BEGIN
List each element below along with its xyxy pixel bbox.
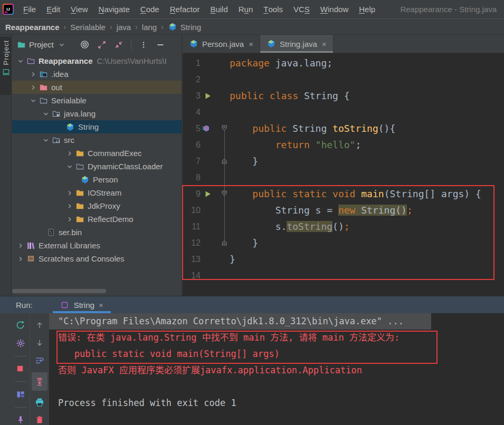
line-number: 13 <box>183 255 201 264</box>
breadcrumb-item-lang[interactable]: lang <box>142 23 157 32</box>
tree-item-java-lang[interactable]: java.lang <box>12 107 182 120</box>
svg-text:10: 10 <box>49 232 52 235</box>
project-panel-title: Project <box>29 40 54 49</box>
pin-icon[interactable] <box>14 414 27 425</box>
editor-area[interactable]: Person.java×String.java× 1package java.l… <box>183 35 504 296</box>
more-options-icon[interactable] <box>139 40 148 50</box>
tree-item-string[interactable]: String <box>12 120 182 133</box>
chevron-down-icon[interactable] <box>41 110 51 118</box>
project-tree: ReappearanceC:\Users\VanHurts\I.ideaoutS… <box>12 54 182 265</box>
menu-vcs[interactable]: VCS <box>288 0 315 19</box>
chevron-right-icon[interactable] <box>65 189 74 197</box>
chevron-down-icon[interactable] <box>41 137 51 144</box>
tree-item-src[interactable]: src <box>12 133 182 147</box>
run-tab-string[interactable]: String × <box>53 296 111 313</box>
tree-item-person[interactable]: Person <box>12 173 182 186</box>
tree-item-label: String <box>78 122 99 131</box>
code-line-3: 3public class String { <box>183 88 504 104</box>
chevron-right-icon[interactable] <box>65 216 74 223</box>
breadcrumb-item-reappearance[interactable]: Reappearance <box>5 23 60 32</box>
expand-all-icon[interactable] <box>97 40 107 50</box>
editor-tab-person-java[interactable]: Person.java× <box>183 35 260 53</box>
breadcrumb-item-string[interactable]: String <box>168 22 201 32</box>
chevron-right-icon[interactable] <box>16 242 25 249</box>
menu-build[interactable]: Build <box>205 0 233 19</box>
project-panel-header: Project <box>12 35 182 54</box>
breadcrumb-item-serialable[interactable]: Serialable <box>70 23 106 32</box>
restore-layout-icon[interactable] <box>14 389 27 400</box>
settings-icon[interactable] <box>14 337 27 349</box>
tree-item-commandexec[interactable]: CommandExec <box>12 147 182 160</box>
menu-navigate[interactable]: Navigate <box>93 0 135 19</box>
override-icon[interactable] <box>199 124 210 133</box>
project-tool-window: Project ReappearanceC:\Users\VanHurts\I.… <box>12 35 182 296</box>
chevron-right-icon[interactable] <box>16 255 25 263</box>
chevron-right-icon[interactable] <box>28 84 38 91</box>
tree-item-out[interactable]: out <box>12 81 182 94</box>
chevron-down-icon[interactable] <box>57 40 66 50</box>
intellij-logo-icon: IJ <box>3 4 14 15</box>
chevron-right-icon[interactable] <box>65 150 74 157</box>
menu-edit[interactable]: Edit <box>41 0 65 19</box>
scroll-to-end-icon[interactable] <box>32 372 47 391</box>
tree-item-jdkproxy[interactable]: JdkProxy <box>12 199 182 213</box>
menu-tools[interactable]: Tools <box>258 0 288 19</box>
run-triangle-icon[interactable] <box>203 92 213 100</box>
tree-item-reappearance[interactable]: ReappearanceC:\Users\VanHurts\I <box>12 54 182 67</box>
stop-icon[interactable] <box>14 363 27 374</box>
up-arrow-icon[interactable] <box>33 320 46 331</box>
menu-view[interactable]: View <box>65 0 93 19</box>
down-arrow-icon[interactable] <box>33 337 46 349</box>
tree-item-scratches-and-consoles[interactable]: Scratches and Consoles <box>12 252 182 265</box>
class-icon <box>80 176 90 184</box>
tree-item-label: DynamicClassLoader <box>88 162 163 171</box>
tree-horizontal-scrollbar[interactable] <box>12 289 106 293</box>
tree-item-dynamicclassloader[interactable]: DynamicClassLoader <box>12 160 182 173</box>
project-folder <box>26 57 35 65</box>
tree-item-iostream[interactable]: IOStream <box>12 186 182 199</box>
tree-item-serialable[interactable]: Serialable <box>12 94 182 107</box>
tree-item-ser-bin[interactable]: 0110ser.bin <box>12 226 182 239</box>
menu-window[interactable]: Window <box>315 0 354 19</box>
plain-folder <box>39 96 48 104</box>
menu-file[interactable]: File <box>18 0 41 19</box>
code-line-1: 1package java.lang; <box>183 55 504 71</box>
trash-icon[interactable] <box>33 414 46 425</box>
tree-item-reflectdemo[interactable]: ReflectDemo <box>12 213 182 226</box>
run-triangle-icon[interactable] <box>203 190 213 198</box>
line-number: 3 <box>183 91 201 101</box>
close-icon[interactable]: × <box>99 301 103 310</box>
code-area[interactable]: 1package java.lang;23public class String… <box>183 53 504 296</box>
source-folder <box>51 136 61 144</box>
close-icon[interactable]: × <box>249 40 253 49</box>
editor-tab-string-java[interactable]: String.java× <box>260 35 334 53</box>
yellow-folder <box>75 189 84 197</box>
chevron-right-icon[interactable] <box>28 71 38 78</box>
console-output[interactable]: "C:\Program Files\Amazon Corretto\jdk1.8… <box>49 313 504 425</box>
target-icon[interactable] <box>80 40 90 50</box>
chevron-right-icon[interactable] <box>65 202 74 210</box>
menu-refactor[interactable]: Refactor <box>165 0 205 19</box>
line-number: 1 <box>183 59 201 68</box>
code-line-7: 7 } <box>183 153 504 169</box>
console-line-4: 否则 JavaFX 应用程序类必须扩展javafx.application.Ap… <box>49 362 504 379</box>
tree-item--idea[interactable]: .idea <box>12 67 182 81</box>
chevron-down-icon[interactable] <box>65 163 74 170</box>
menu-code[interactable]: Code <box>135 0 165 19</box>
tree-item-external-libraries[interactable]: External Libraries <box>12 239 182 252</box>
chevron-down-icon[interactable] <box>28 97 38 104</box>
window-title: Reappearance - String.java <box>400 5 497 14</box>
printer-icon[interactable] <box>33 397 46 408</box>
softwrap-icon[interactable] <box>33 354 46 366</box>
chevron-down-icon[interactable] <box>16 57 25 65</box>
hide-panel-icon[interactable] <box>156 40 165 50</box>
collapse-all-icon[interactable] <box>114 40 123 50</box>
breadcrumb-item-java[interactable]: java <box>117 23 131 32</box>
menu-run[interactable]: Run <box>233 0 259 19</box>
menu-help[interactable]: Help <box>354 0 381 19</box>
tree-item-label: External Libraries <box>39 241 100 250</box>
line-number: 12 <box>183 238 201 248</box>
close-icon[interactable]: × <box>322 40 327 49</box>
tool-stripe-project-button[interactable]: Project <box>0 37 12 95</box>
rerun-icon[interactable] <box>14 320 27 331</box>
END
» **Directions for this task**
With the pictures omitted, the material is to be transcribed exactly.

» **Answer area**
List each element below along with its xyxy pixel bbox.
line-number: 13 <box>183 255 201 264</box>
breadcrumb-item-lang[interactable]: lang <box>142 23 157 32</box>
tree-item-java-lang[interactable]: java.lang <box>12 107 182 120</box>
svg-text:10: 10 <box>49 232 52 235</box>
project-panel-title: Project <box>29 40 54 49</box>
pin-icon[interactable] <box>14 414 27 425</box>
editor-area[interactable]: Person.java×String.java× 1package java.l… <box>183 35 504 296</box>
more-options-icon[interactable] <box>139 40 148 50</box>
tree-item-string[interactable]: String <box>12 120 182 133</box>
chevron-down-icon[interactable] <box>41 110 51 118</box>
project-tree: ReappearanceC:\Users\VanHurts\I.ideaoutS… <box>12 54 182 265</box>
menu-vcs[interactable]: VCS <box>288 0 315 19</box>
chevron-right-icon[interactable] <box>65 189 74 197</box>
chevron-down-icon[interactable] <box>41 137 51 144</box>
tree-item-src[interactable]: src <box>12 133 182 147</box>
run-tab-string[interactable]: String × <box>53 296 111 313</box>
tree-item-person[interactable]: Person <box>12 173 182 186</box>
tree-item-label: String <box>78 122 99 131</box>
code-line-3: 3public class String { <box>183 88 504 104</box>
chevron-right-icon[interactable] <box>65 216 74 223</box>
breadcrumb-item-reappearance[interactable]: Reappearance <box>5 23 60 32</box>
expand-all-icon[interactable] <box>97 40 107 50</box>
editor-tab-person-java[interactable]: Person.java× <box>183 35 260 53</box>
breadcrumb-item-string[interactable]: String <box>168 22 201 32</box>
chevron-right-icon[interactable] <box>16 242 25 249</box>
menu-build[interactable]: Build <box>205 0 233 19</box>
project-panel-header: Project <box>12 35 182 54</box>
breadcrumb-item-serialable[interactable]: Serialable <box>70 23 106 32</box>
restore-layout-icon[interactable] <box>14 389 27 400</box>
settings-icon[interactable] <box>14 337 27 349</box>
tree-item-commandexec[interactable]: CommandExec <box>12 147 182 160</box>
menu-navigate[interactable]: Navigate <box>93 0 135 19</box>
override-icon[interactable] <box>199 124 210 133</box>
project-tool-window: Project ReappearanceC:\Users\VanHurts\I.… <box>12 35 182 296</box>
chevron-right-icon[interactable] <box>16 255 25 263</box>
chevron-right-icon[interactable] <box>28 84 38 91</box>
tree-item-out[interactable]: out <box>12 81 182 94</box>
chevron-down-icon[interactable] <box>57 40 66 50</box>
intellij-logo-icon: IJ <box>3 4 14 15</box>
chevron-right-icon[interactable] <box>65 150 74 157</box>
menu-edit[interactable]: Edit <box>41 0 65 19</box>
scroll-to-end-icon[interactable] <box>32 372 47 391</box>
tree-item-jdkproxy[interactable]: JdkProxy <box>12 199 182 213</box>
menu-tools[interactable]: Tools <box>258 0 288 19</box>
run-triangle-icon[interactable] <box>203 92 213 100</box>
tree-item-reappearance[interactable]: ReappearanceC:\Users\VanHurts\I <box>12 54 182 67</box>
stop-icon[interactable] <box>14 363 27 374</box>
up-arrow-icon[interactable] <box>33 320 46 331</box>
menu-view[interactable]: View <box>65 0 93 19</box>
down-arrow-icon[interactable] <box>33 337 46 349</box>
tree-item-scratches-and-consoles[interactable]: Scratches and Consoles <box>12 252 182 265</box>
class-icon <box>80 176 90 184</box>
tree-item-label: DynamicClassLoader <box>88 162 163 171</box>
tree-horizontal-scrollbar[interactable] <box>12 289 106 293</box>
tree-item-dynamicclassloader[interactable]: DynamicClassLoader <box>12 160 182 173</box>
project-folder <box>26 57 35 65</box>
tree-item-iostream[interactable]: IOStream <box>12 186 182 199</box>
tree-item-serialable[interactable]: Serialable <box>12 94 182 107</box>
tree-item-ser-bin[interactable]: 0110ser.bin <box>12 226 182 239</box>
menu-window[interactable]: Window <box>315 0 354 19</box>
plain-folder <box>39 96 48 104</box>
menu-file[interactable]: File <box>18 0 41 19</box>
code-line-1: 1package java.lang; <box>183 55 504 71</box>
trash-icon[interactable] <box>33 414 46 425</box>
tree-item-reflectdemo[interactable]: ReflectDemo <box>12 213 182 226</box>
run-triangle-icon[interactable] <box>203 190 213 198</box>
line-number: 3 <box>183 91 201 101</box>
close-icon[interactable]: × <box>99 301 103 310</box>
code-area[interactable]: 1package java.lang;23public class String… <box>183 53 504 296</box>
source-folder <box>51 136 61 144</box>
close-icon[interactable]: × <box>249 40 253 49</box>
editor-tab-string-java[interactable]: String.java× <box>260 35 334 53</box>
yellow-folder <box>75 189 84 197</box>
chevron-right-icon[interactable] <box>28 71 38 78</box>
console-output[interactable]: "C:\Program Files\Amazon Corretto\jdk1.8… <box>49 313 504 425</box>
target-icon[interactable] <box>80 40 90 50</box>
chevron-right-icon[interactable] <box>65 202 74 210</box>
menu-refactor[interactable]: Refactor <box>165 0 205 19</box>
line-number: 1 <box>183 59 201 68</box>
code-line-7: 7 } <box>183 153 504 169</box>
console-line-4: 否则 JavaFX 应用程序类必须扩展javafx.application.Ap… <box>49 362 504 379</box>
tree-item--idea[interactable]: .idea <box>12 67 182 81</box>
chevron-down-icon[interactable] <box>65 163 74 170</box>
menu-code[interactable]: Code <box>135 0 165 19</box>
tree-item-external-libraries[interactable]: External Libraries <box>12 239 182 252</box>
chevron-down-icon[interactable] <box>28 97 38 104</box>
window-title: Reappearance - String.java <box>400 5 497 14</box>
printer-icon[interactable] <box>33 397 46 408</box>
softwrap-icon[interactable] <box>33 354 46 366</box>
chevron-down-icon[interactable] <box>16 57 25 65</box>
hide-panel-icon[interactable] <box>156 40 165 50</box>
collapse-all-icon[interactable] <box>114 40 123 50</box>
breadcrumb-item-java[interactable]: java <box>117 23 131 32</box>
menu-run[interactable]: Run <box>233 0 259 19</box>
menu-help[interactable]: Help <box>354 0 381 19</box>
tree-item-label: External Libraries <box>39 241 100 250</box>
line-number: 12 <box>183 238 201 248</box>
close-icon[interactable]: × <box>322 40 327 49</box>
tool-stripe-project-button[interactable]: Project <box>0 37 12 95</box>
rerun-icon[interactable] <box>14 320 27 331</box>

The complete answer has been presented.